To know that $S$ is positive on $V$, one must know that for all $n$ and all $\xi_1, \dots, \xi_n \in H$ and $\eta_1, \dots, \eta_n$ the number $ \sum_{i,j=1}^n \langle\xi_i,\xi_j\rangle_H \langle\eta_i,\eta_j\rangle_K $ is nonnegative. One way to do this is to recall that the "Gram matrix" $m = (\langle\xi_i,\xi_j\rangle_H)_{i,j=1}^n \in M_n(\mathbb{C})$ of any finite sequence of $n$ vectors in a Hilbert space is positive semidefinite. So there is $b = (b_{kl})_{k,l=1}^n \in M_n(\mathbb{C})$ with $b^* b = m$, and hence $ \sum_{i,j=1}^n \langle\xi_i,\xi_j\rangle_H \langle\eta_i,\eta_j\rangle_K = \sum_{i,j,p=1}^n \overline{b_{pi}} b_{pj} \langle\eta_i, \eta_j\rangle_K = \sum_{p=1}^n \left\|\sum_{k=1}^n \overline{b_{pk}} \eta_k\right\|_K^2 \geq 0. $
It clear that the subspace $W$ one quotients with to get $H \otimes_a K$ is contained in the space "$N$" of the form (just check that each generator of $W$ is in $N$, which is immediate from the sesquilinearity of the inner products on $H$ and $K$).

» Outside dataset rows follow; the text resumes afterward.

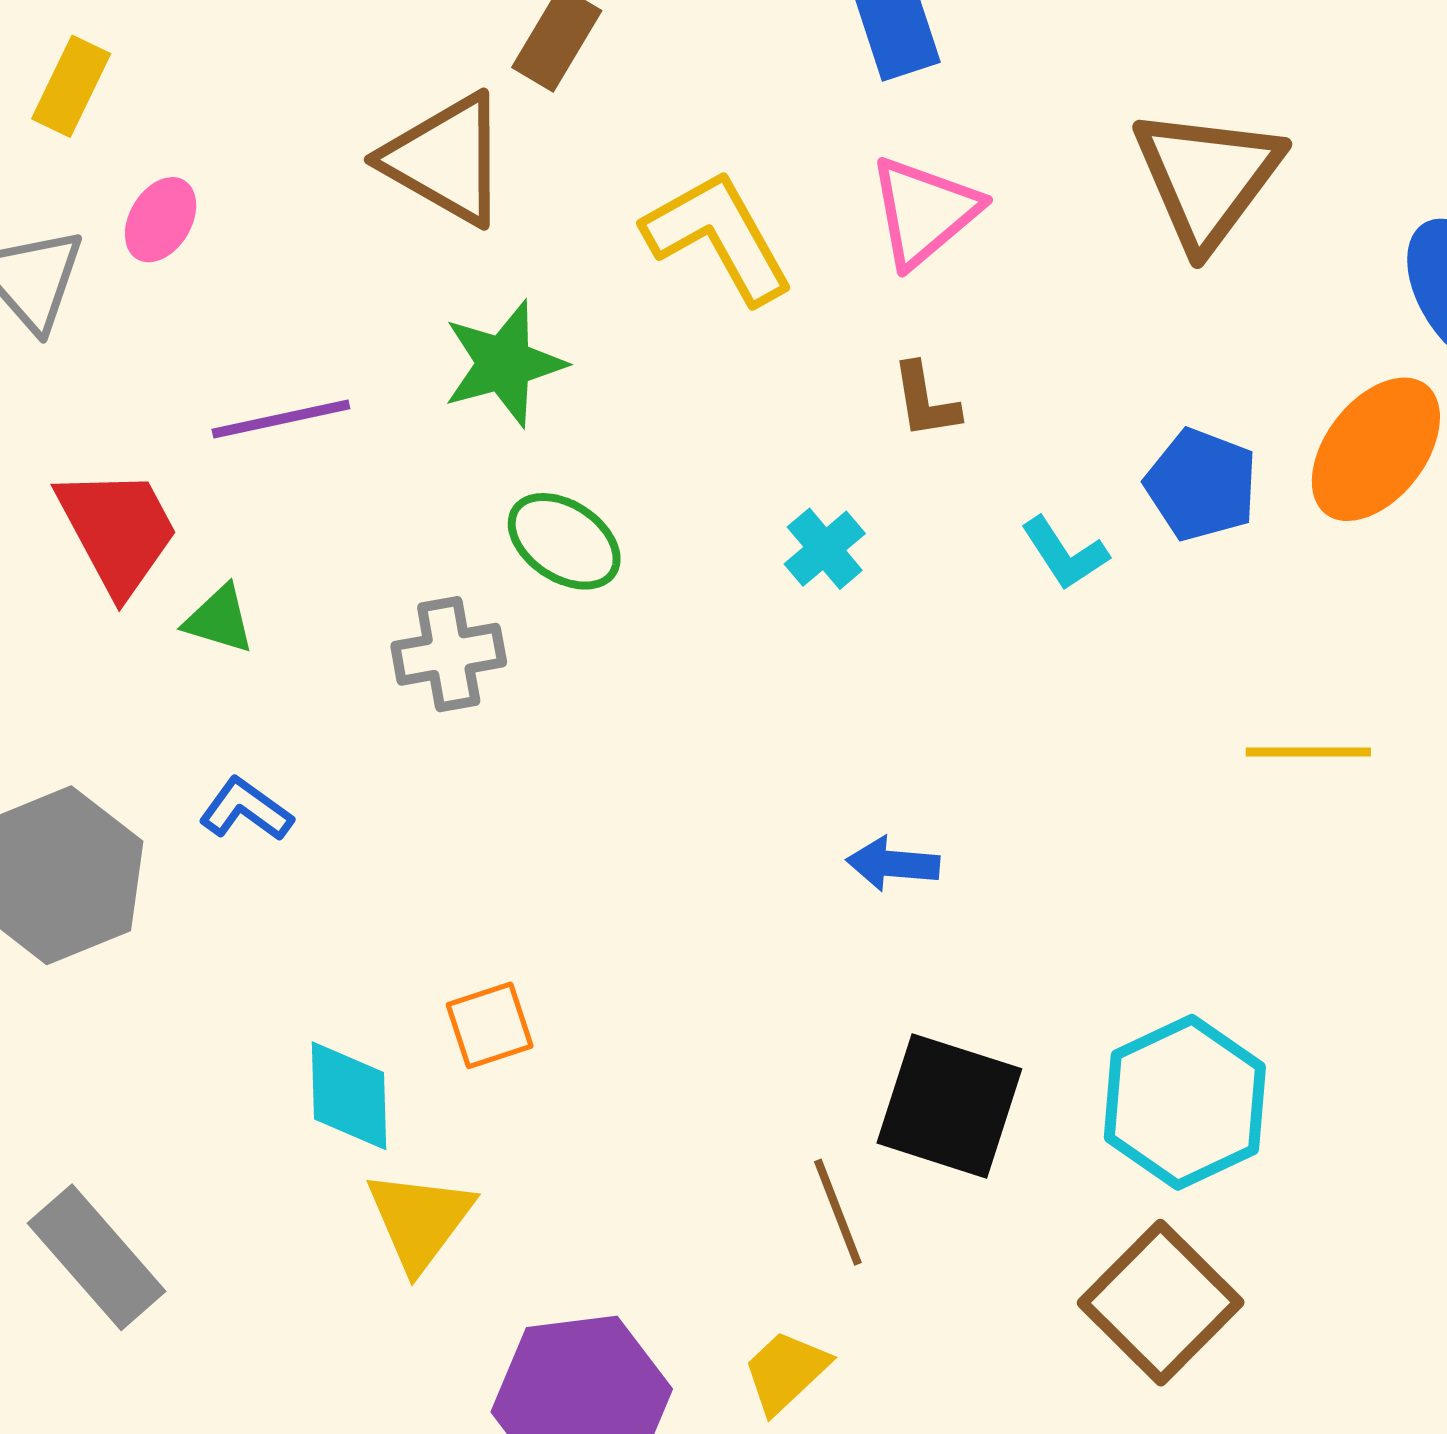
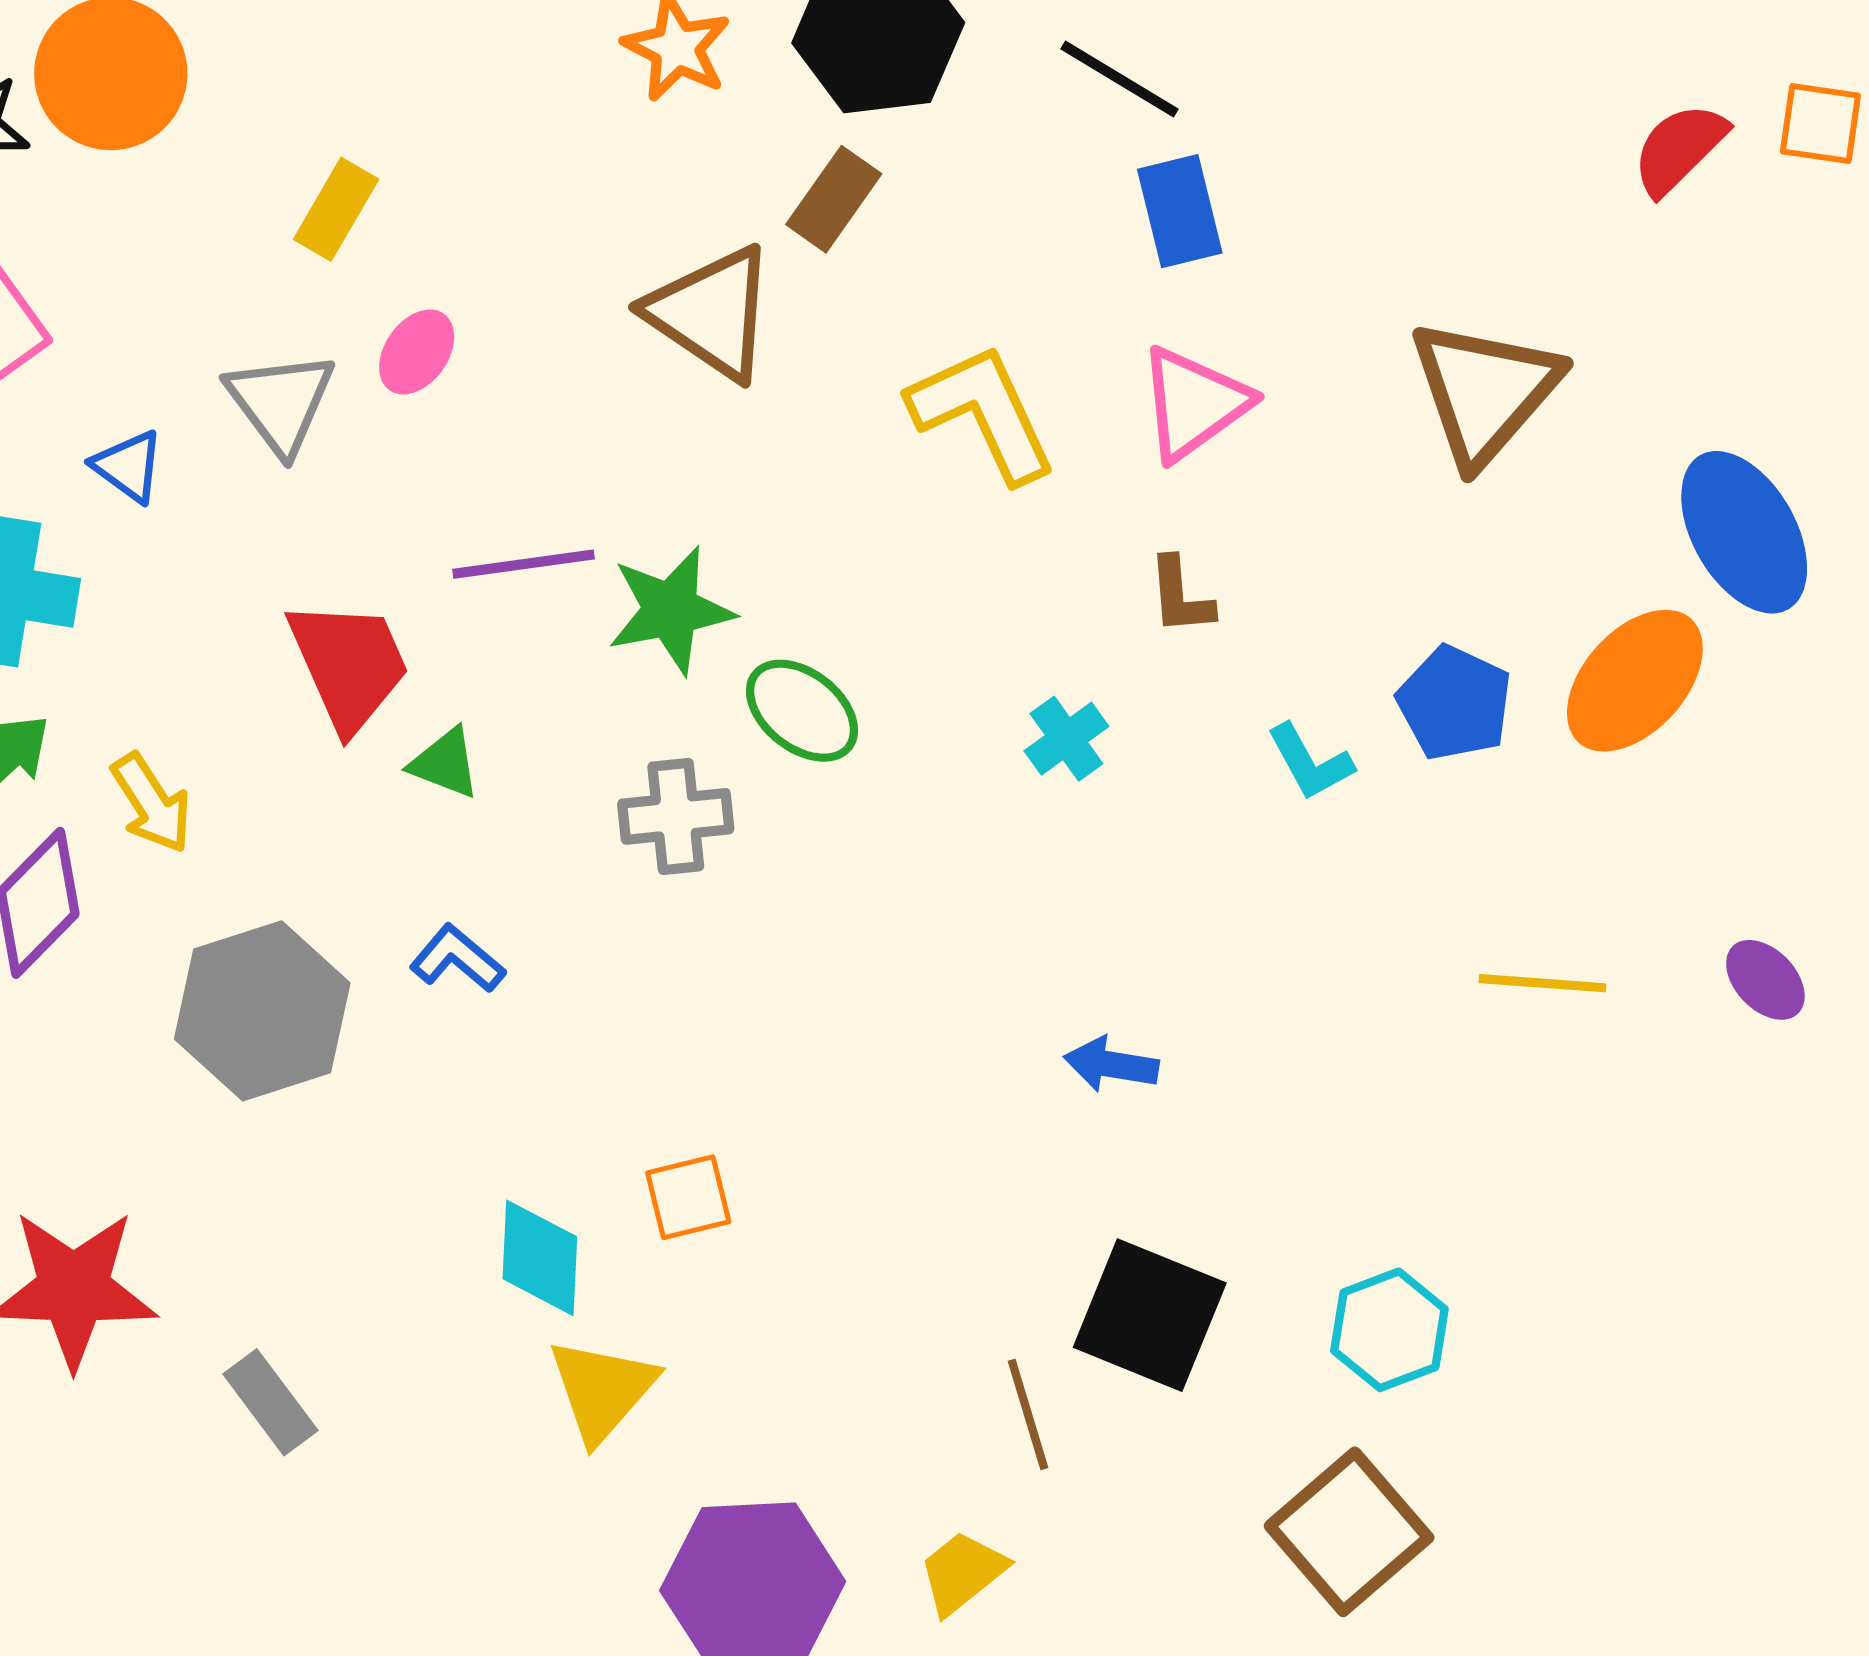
green star: (504, 364) -> (671, 610), moved
cyan hexagon: (1185, 1102) -> (1389, 1330), size x0.7
gray rectangle: (97, 1257) -> (270, 1402), size x0.7

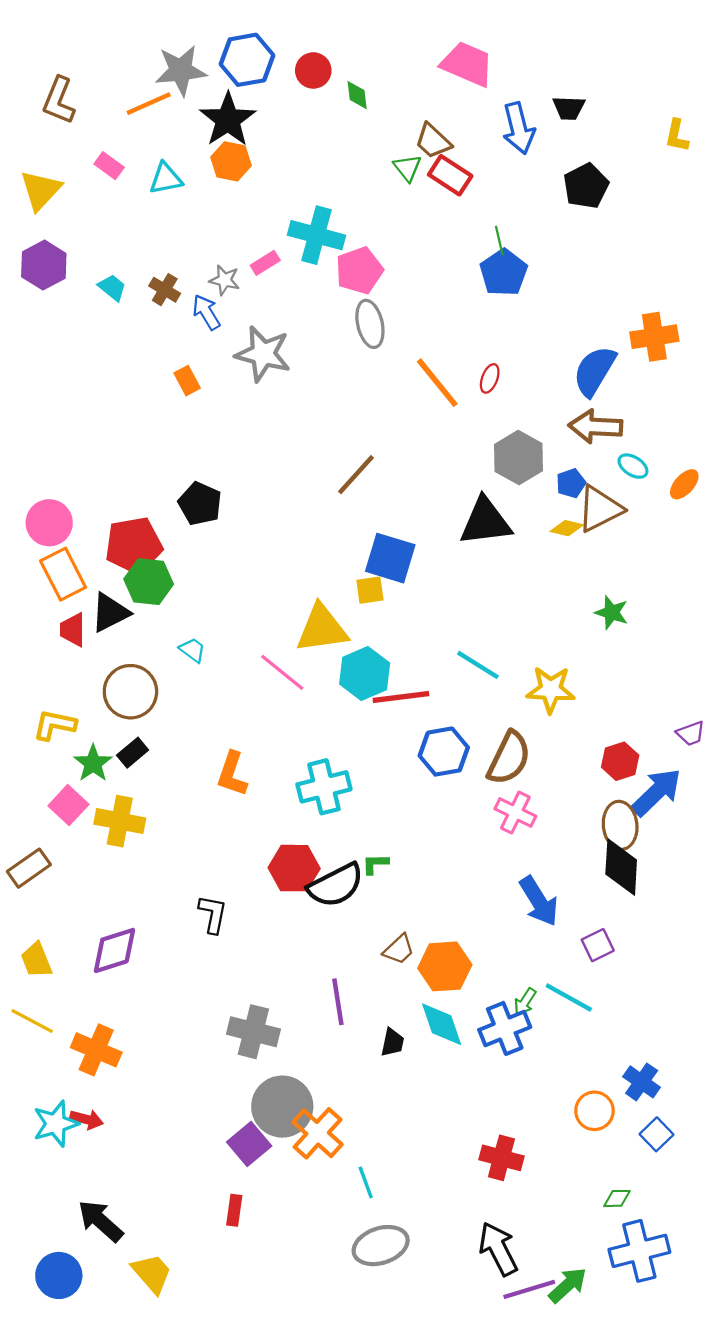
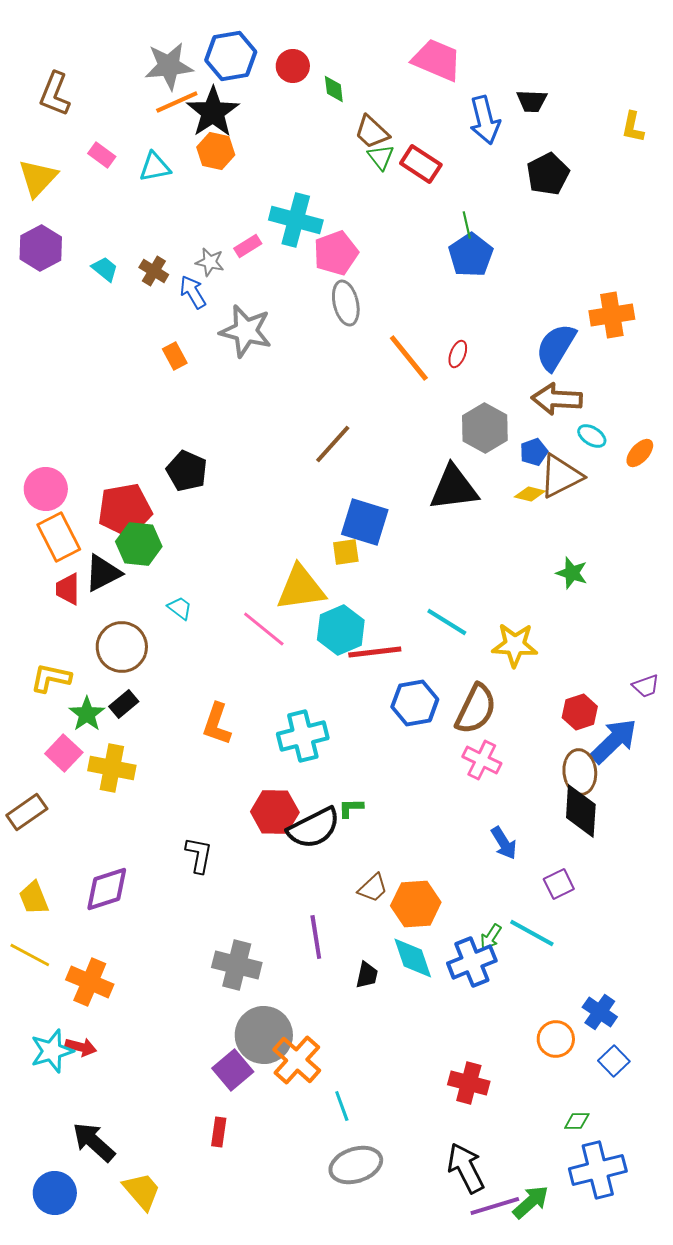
orange line: (149, 104) -> (177, 102), moved
brown trapezoid: (433, 141) -> (372, 132), moved
blue arrow: (539, 901) -> (504, 843), size x0.7

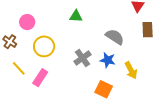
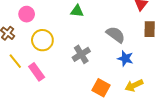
blue star: (108, 60) -> (125, 58), moved
yellow arrow: (131, 70) -> (134, 85), moved, turned 90
pink rectangle: (40, 78) -> (37, 72), turned -72

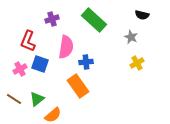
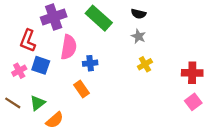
black semicircle: (142, 15) -> (138, 14), moved
purple cross: (52, 19) -> (54, 17), size x1.6
orange rectangle: (78, 86) -> (82, 89), size x0.7

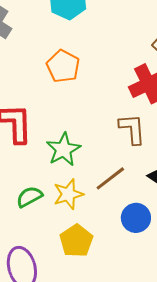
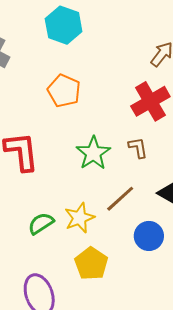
brown L-shape: (132, 129) -> (138, 148), size x0.7
green star: (63, 149) -> (93, 153), moved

So the recipe does give, for rather general reasons, a well defined positive sesquilinear form $S'$ on $H \otimes_a K$.
The detail that is not immediately clear in this realization is why the form $S'$ is definite--- ie, why if $x \in V$ satisfies $S(x,x) = 0$, then $x \in W$. There are several ways to verify this. One is to note that (since any fixed $x \in V$ is a finite sum $\sum_{j=1}^n (s_j, t_j)$) it suffices to prove this assertion for $H$ and $K$ finite dimensional. In this case, letting $h = \dim H$ and $k = \dim K$ one can use orthonormal bases of $H$ and $K$ to observe that the quotient $V/N$ contains $hk$ mutually orthogonal vectors and hence has dimension at least $hk$. Since for purely linear algebraic reasons one knows that $V/W = H \otimes_a K$ has dimension $hk$, it follows that $\dim(N) \leq \dim(W)$, and hence $N = W$ as desired. (I think you can also tweak the above proof of positivity of $S$ into a proof of definiteness, if you understand the matrix algebraic consequences of an element of $V$ being $0$ in the tensor product.)